Day 21 was welcome relief after day 20. In this one, I’ll parse a list of foods, each with an ingredients list and a listing of some (not necessarily all) of the allergies. I’ll use that list to pair up allergens to ingredients.

Challenge

The puzzle can be found here. I’m given list, where each line is the list of ingredients in the food and at least some of the allergens the food may contain (absence of a label doesn’t mean that food doesn’t contain that allergen). An example list of four foods is:

mxmxvkd kfcds sqjhc nhms (contains dairy, fish)
trh fvjkl sbzzf mxmxvkd (contains dairy)
sqjhc fvjkl (contains soy)
sqjhc mxmxvkd sbzzf (contains fish)

In part one, I’m asked to find all the ingredients that can’t contain be an allergen.

In part two, I solve the system and find which ingredient contains each allergen.

Solution

Part 1

I’ll keep a list of all the ingredients (originally I used a set, but the challenge for part one is to count the number of times the safe ingredients appear, not the number of ingredients) and a dictionary by allergen. I’ll parse the input saving the ingredients to the big list, and keeping track of which ingredients could be associated with each allergen.

all_ingredients = []
all_allergens = {}

for line in data:
    ilist, alist = line.strip('\n)').split(' (contains ')
    ilist = ilist.split(' ')
    alist = alist.split(', ')
    all_ingredients += ilist
    for allergen in alist:
        if allergen in all_allergens:
            all_allergens[allergen] &= set(ilist)
        else:
            all_allergens[allergen] = set(ilist)

If an allergen is already in the dictionary, then the potential ingredients that could contain that allergen are ingredients that are in both sets, or the intersection of the two sets, which is defined in Python as &. If the allergen isn’t already in the dictionary, then the potential ingredients are the list of ingredients in this food.

Once that’s processed, to find the list of safe ingredients, I’ll get a list of all the foods in the allergens list, and then get the ingredients list without the foods in that list:

allergen_foods = set([i for v in all_allergens.values() for i in v])
safe_foods = [i for i in all_ingredients if i not in allergen_foods]
print(f'Part 1: {len(safe_foods)}')

Part 2

Now I just need to run through the allergens dict looking for any with only one potential ingredient. I’ll save that pair, and then remove the allergen from the dict and the ingredient from all of the other allergens’ lists.

canonical = {}
while all_allergens:
    known = [(k,list(v)[0]) for k,v in all_allergens.items() if len(v) == 1]
    for k,v in known:
        canonical[k] = v
        del all_allergens[k]
        for a in all_allergens:
            if v in all_allergens[a]:
                all_allergens[a].remove(v)
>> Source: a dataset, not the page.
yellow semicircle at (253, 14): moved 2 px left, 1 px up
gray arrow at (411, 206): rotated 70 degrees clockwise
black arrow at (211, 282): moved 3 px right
When that’s done, the sorted list from canonical is used to make the string:

can_str = ','.join([v for k,v in sorted(canonical.items())])
print(f'Part 2: {can_str}')

Final Code

This one is basically instant:

$ time python3 day21.py 21-puz.txt 
Part 1: 2573
Part 2: bjpkhx,nsnqf,snhph,zmfqpn,qrbnjtj,dbhfd,thn,sthnsg

real    0m0.037s
user    0m0.032s
sys     0m0.000s

This code is pretty ugly, but it works:

#!/usr/bin/env python3

import sys


with open(sys.argv[1], "r") as f:
    data = f.readlines()

all_ingredients = []
all_allergens = {}

for line in data:
    ilist, alist = line.strip("\n)").split(" (contains ")
    ilist = ilist.split(" ")
    alist = alist.split(", ")
    all_ingredients += ilist
    for allergen in alist:
        if allergen in all_allergens:
            all_allergens[allergen] &= set(ilist)
        else:
            all_allergens[allergen] = set(ilist)

allergen_foods = set([i for v in all_allergens.values() for i in v])
safe_foods = [i for i in all_ingredients if i not in allergen_foods]
print(f"Part 1: {len(safe_foods)}")

canonical = {}
while all_allergens:
    known = [(k, list(v)[0]) for k, v in all_allergens.items() if len(v) == 1]
    for k, v in known:
        canonical[k] = v
        del all_allergens[k]
        for a in all_allergens:
            if v in all_allergens[a]:
                all_allergens[a].remove(v)

can_str = ",".join([v for k, v in sorted(canonical.items())])
print(f"Part 2: {can_str}")